* _Problem statement_
Write out the lines below exactly, beginning at the one with "hiền lành. Con" and stopping after the one with "Verifique a compatibilidade"; the pictures are not copied.

===

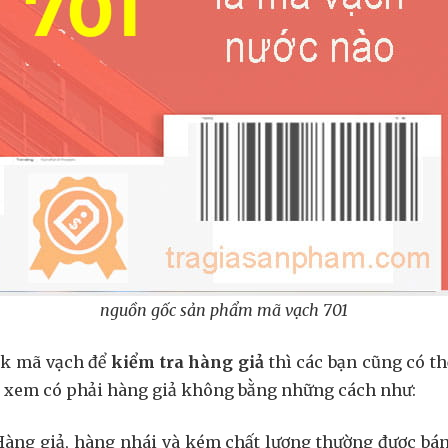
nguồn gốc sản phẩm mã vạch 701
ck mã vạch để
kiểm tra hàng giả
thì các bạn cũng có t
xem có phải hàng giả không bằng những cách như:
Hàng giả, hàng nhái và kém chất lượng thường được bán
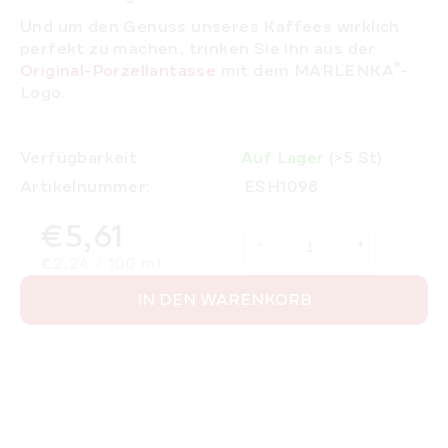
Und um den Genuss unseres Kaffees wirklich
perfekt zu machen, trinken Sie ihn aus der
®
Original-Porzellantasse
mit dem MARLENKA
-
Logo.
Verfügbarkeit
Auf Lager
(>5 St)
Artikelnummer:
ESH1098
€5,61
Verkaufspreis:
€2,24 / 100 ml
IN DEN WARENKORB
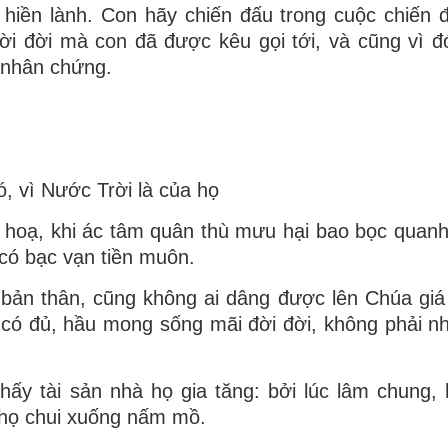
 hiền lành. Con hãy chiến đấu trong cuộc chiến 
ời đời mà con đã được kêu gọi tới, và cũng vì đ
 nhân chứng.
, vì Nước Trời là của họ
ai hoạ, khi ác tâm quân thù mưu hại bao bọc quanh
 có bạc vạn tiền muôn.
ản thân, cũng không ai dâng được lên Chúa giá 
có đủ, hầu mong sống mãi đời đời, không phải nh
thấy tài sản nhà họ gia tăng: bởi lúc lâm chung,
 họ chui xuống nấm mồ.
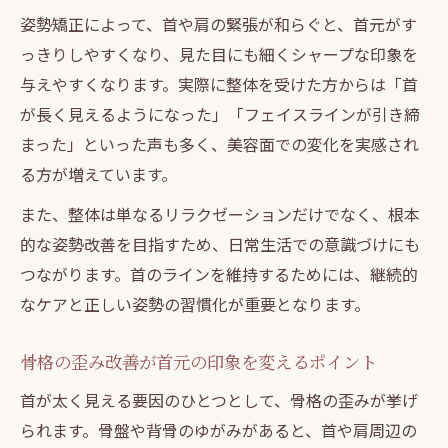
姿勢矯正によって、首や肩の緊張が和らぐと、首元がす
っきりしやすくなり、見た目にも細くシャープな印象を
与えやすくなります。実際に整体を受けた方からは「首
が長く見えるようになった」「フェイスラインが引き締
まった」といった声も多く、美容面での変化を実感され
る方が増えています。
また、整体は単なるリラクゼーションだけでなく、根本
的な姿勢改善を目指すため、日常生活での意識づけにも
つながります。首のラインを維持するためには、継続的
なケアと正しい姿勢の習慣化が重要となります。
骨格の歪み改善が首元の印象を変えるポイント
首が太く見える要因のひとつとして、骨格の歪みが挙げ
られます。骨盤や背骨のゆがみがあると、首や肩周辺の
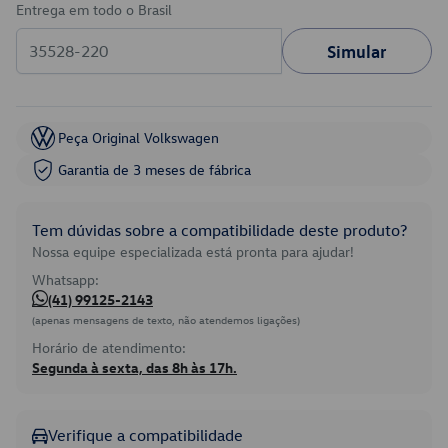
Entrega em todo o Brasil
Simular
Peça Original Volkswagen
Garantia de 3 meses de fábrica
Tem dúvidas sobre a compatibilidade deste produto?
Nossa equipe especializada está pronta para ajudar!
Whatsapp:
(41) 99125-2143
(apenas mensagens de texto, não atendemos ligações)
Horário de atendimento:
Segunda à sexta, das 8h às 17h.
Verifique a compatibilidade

===

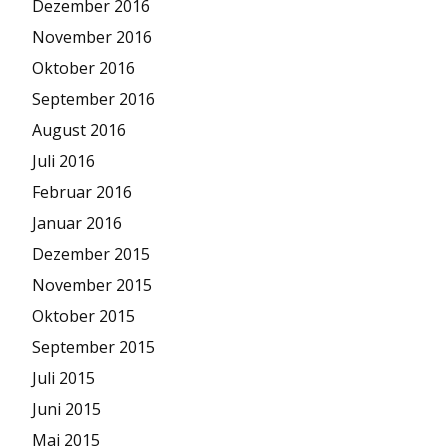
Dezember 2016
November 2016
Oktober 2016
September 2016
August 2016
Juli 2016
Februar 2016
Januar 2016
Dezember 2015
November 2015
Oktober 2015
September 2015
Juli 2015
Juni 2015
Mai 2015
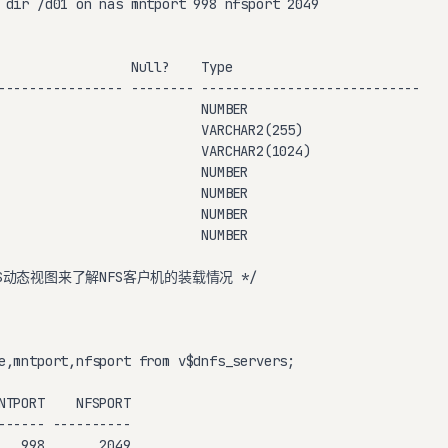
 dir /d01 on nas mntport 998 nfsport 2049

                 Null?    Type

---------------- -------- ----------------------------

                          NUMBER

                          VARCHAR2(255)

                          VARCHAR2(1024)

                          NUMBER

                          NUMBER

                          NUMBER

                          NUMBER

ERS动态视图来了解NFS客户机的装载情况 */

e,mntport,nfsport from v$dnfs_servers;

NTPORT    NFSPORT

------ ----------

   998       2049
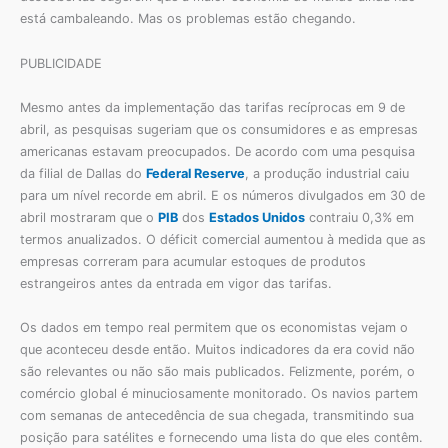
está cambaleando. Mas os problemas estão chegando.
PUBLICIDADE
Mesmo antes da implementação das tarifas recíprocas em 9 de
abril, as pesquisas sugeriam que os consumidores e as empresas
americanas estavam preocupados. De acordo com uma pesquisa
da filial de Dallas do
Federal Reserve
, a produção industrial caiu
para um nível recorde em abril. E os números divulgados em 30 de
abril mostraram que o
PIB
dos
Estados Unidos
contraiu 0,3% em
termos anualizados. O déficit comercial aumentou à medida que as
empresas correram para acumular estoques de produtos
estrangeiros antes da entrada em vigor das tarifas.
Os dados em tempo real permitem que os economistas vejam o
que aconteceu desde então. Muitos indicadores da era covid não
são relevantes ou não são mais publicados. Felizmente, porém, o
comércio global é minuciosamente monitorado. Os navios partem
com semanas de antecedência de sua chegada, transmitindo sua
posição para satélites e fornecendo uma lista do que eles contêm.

===

* _Exercise output_
 hiền lành. Con hãy chiến đấu trong cuộc chiến 
ời đời mà con đã được kêu gọi tới, và cũng vì đ
 nhân chứng.
, vì Nước Trời là của họ
ai hoạ, khi ác tâm quân thù mưu hại bao bọc quanh
 có bạc vạn tiền muôn.
ản thân, cũng không ai dâng được lên Chúa giá 
có đủ, hầu mong sống mãi đời đời, không phải nh
thấy tài sản nhà họ gia tăng: bởi lúc lâm chung,
 họ chui xuống nấm mồ.
姿勢矯正によって、首や肩の緊張が和らぐと、首元がす
っきりしやすくなり、見た目にも細くシャープな印象を
与えやすくなります。実際に整体を受けた方からは「首
が長く見えるようになった」「フェイスラインが引き締
まった」といった声も多く、美容面での変化を実感され
る方が増えています。
また、整体は単なるリラクゼーションだけでなく、根本
的な姿勢改善を目指すため、日常生活での意識づけにも
つながります。首のラインを維持するためには、継続的
なケアと正しい姿勢の習慣化が重要となります。
骨格の歪み改善が首元の印象を変えるポイント
首が太く見える要因のひとつとして、骨格の歪みが挙げ
られます。骨盤や背骨のゆがみがあると、首や肩周辺の
Entrega em todo o Brasil
Simular
Peça Original Volkswagen
Garantia de 3 meses de fábrica
Tem dúvidas sobre a compatibilidade deste produto?
Nossa equipe especializada está pronta para ajudar!
Whatsapp:
(41) 99125-2143
(apenas mensagens de texto, não atendemos ligações)
Horário de atendimento:
Segunda à sexta, das 8h às 17h.
Verifique a compatibilidade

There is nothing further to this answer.